(WORKING DATA Opens)
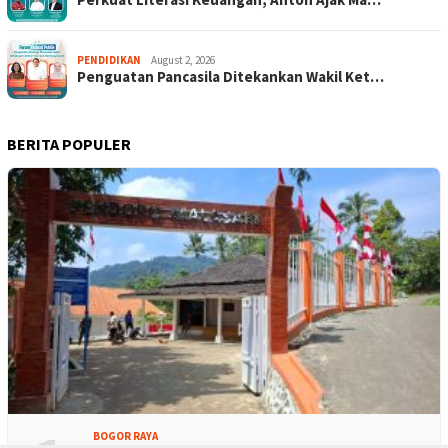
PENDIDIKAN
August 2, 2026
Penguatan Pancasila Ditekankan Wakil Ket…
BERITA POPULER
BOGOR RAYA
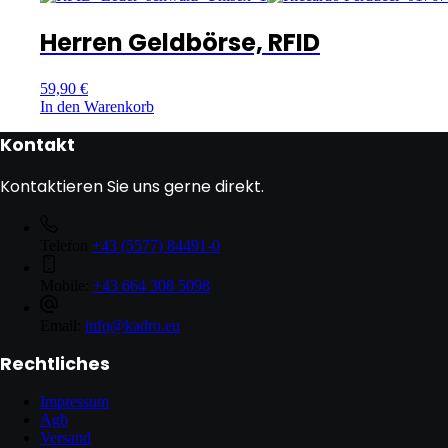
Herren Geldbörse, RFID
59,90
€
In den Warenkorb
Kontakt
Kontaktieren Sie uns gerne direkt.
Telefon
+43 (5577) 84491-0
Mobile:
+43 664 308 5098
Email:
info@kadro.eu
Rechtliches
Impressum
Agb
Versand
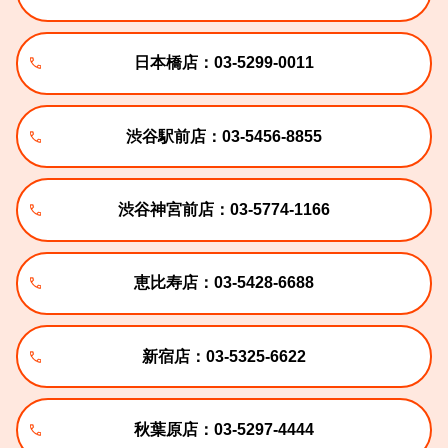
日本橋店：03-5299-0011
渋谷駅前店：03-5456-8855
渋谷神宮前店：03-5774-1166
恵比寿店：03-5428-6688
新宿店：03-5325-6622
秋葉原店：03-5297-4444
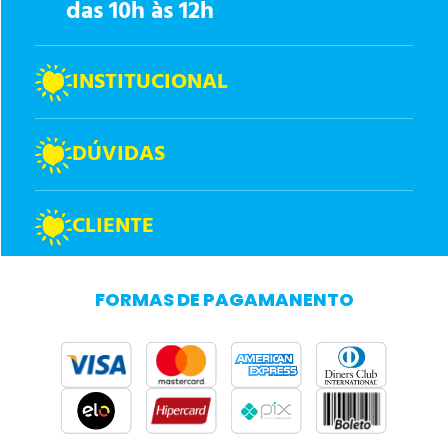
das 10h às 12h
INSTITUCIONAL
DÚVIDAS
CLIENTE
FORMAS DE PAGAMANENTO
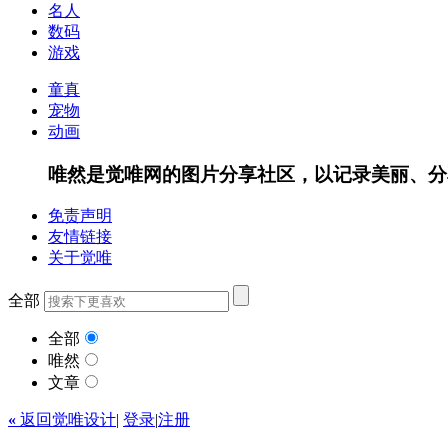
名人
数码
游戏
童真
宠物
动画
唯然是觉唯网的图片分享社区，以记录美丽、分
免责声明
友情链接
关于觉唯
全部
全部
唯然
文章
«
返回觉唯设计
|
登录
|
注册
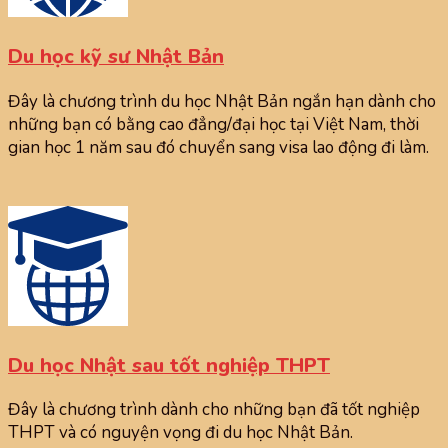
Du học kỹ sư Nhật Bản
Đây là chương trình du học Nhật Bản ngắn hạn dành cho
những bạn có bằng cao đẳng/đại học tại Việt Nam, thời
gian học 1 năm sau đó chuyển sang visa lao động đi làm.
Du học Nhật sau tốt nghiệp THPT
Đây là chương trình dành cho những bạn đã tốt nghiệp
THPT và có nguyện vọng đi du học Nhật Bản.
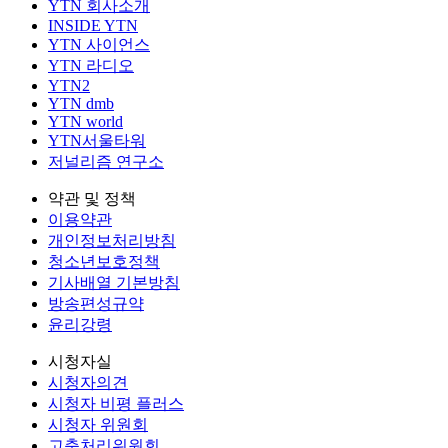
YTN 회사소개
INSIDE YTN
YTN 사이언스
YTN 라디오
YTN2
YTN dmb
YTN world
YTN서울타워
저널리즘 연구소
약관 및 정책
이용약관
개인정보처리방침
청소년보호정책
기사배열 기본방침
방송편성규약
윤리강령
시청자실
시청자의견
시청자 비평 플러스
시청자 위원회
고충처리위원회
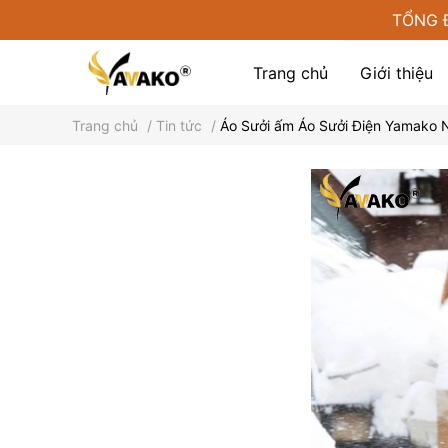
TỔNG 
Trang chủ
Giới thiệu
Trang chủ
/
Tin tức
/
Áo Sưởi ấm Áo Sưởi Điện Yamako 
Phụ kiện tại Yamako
(WORKING DATA Closes)
Take the lines from the first line of the entries through the line with "Đây là chương trình du", inclusive, and give them again exactly, minus any pictures.

*RESPONSE AREA*:
PENDIDIKAN
August 2, 2026
Penguatan Pancasila Ditekankan Wakil Ket…
BERITA POPULER
BOGOR RAYA
Herren Geldbörse, RFID
59,90
€
In den Warenkorb
Kontakt
Kontaktieren Sie uns gerne direkt.
Telefon
+43 (5577) 84491-0
Mobile:
+43 664 308 5098
Email:
info@kadro.eu
Rechtliches
Impressum
Agb
Versand
日本橋店：03-5299-0011
渋谷駅前店：03-5456-8855
渋谷神宮前店：03-5774-1166
恵比寿店：03-5428-6688
新宿店：03-5325-6622
秋葉原店：03-5297-4444
das 10h às 12h
INSTITUCIONAL
DÚVIDAS
CLIENTE
FORMAS DE PAGAMANENTO
名人
数码
游戏
童真
宠物
动画
唯然是觉唯网的图片分享社区，以记录美丽、分
免责声明
友情链接
关于觉唯
全部
全部
唯然
文章
«
返回觉唯设计
|
登录
|
注册
Du học kỹ sư Nhật Bản
Đây là chương trình du học Nhật Bản ngắn hạn dành cho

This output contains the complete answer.